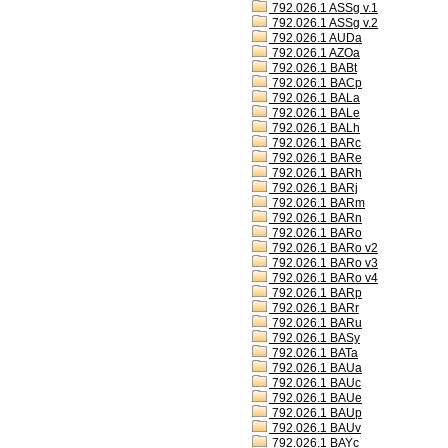
792.026.1 ASSg v.1
792.026.1 ASSg v.2
792.026.1 AUDa
792.026.1 AZOa
792.026.1 BABt
792.026.1 BACp
792.026.1 BALa
792.026.1 BALe
792.026.1 BALh
792.026.1 BARc
792.026.1 BARe
792.026.1 BARh
792.026.1 BARj
792.026.1 BARm
792.026.1 BARn
792.026.1 BARo
792.026.1 BARo v2
792.026.1 BARo v3
792.026.1 BARo v4
792.026.1 BARp
792.026.1 BARr
792.026.1 BARu
792.026.1 BASy
792.026.1 BATa
792.026.1 BAUa
792.026.1 BAUc
792.026.1 BAUe
792.026.1 BAUp
792.026.1 BAUv
792.026.1 BAYc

—————

#### Task description
Only the text of the entries above, transcribed exactly, should be given; leave out pictures.

#### Exercise solution
792.026.1 ASSg v.1
792.026.1 ASSg v.2
792.026.1 AUDa
792.026.1 AZOa
792.026.1 BABt
792.026.1 BACp
792.026.1 BALa
792.026.1 BALe
792.026.1 BALh
792.026.1 BARc
792.026.1 BARe
792.026.1 BARh
792.026.1 BARj
792.026.1 BARm
792.026.1 BARn
792.026.1 BARo
792.026.1 BARo v2
792.026.1 BARo v3
792.026.1 BARo v4
792.026.1 BARp
792.026.1 BARr
792.026.1 BARu
792.026.1 BASy
792.026.1 BATa
792.026.1 BAUa
792.026.1 BAUc
792.026.1 BAUe
792.026.1 BAUp
792.026.1 BAUv
792.026.1 BAYc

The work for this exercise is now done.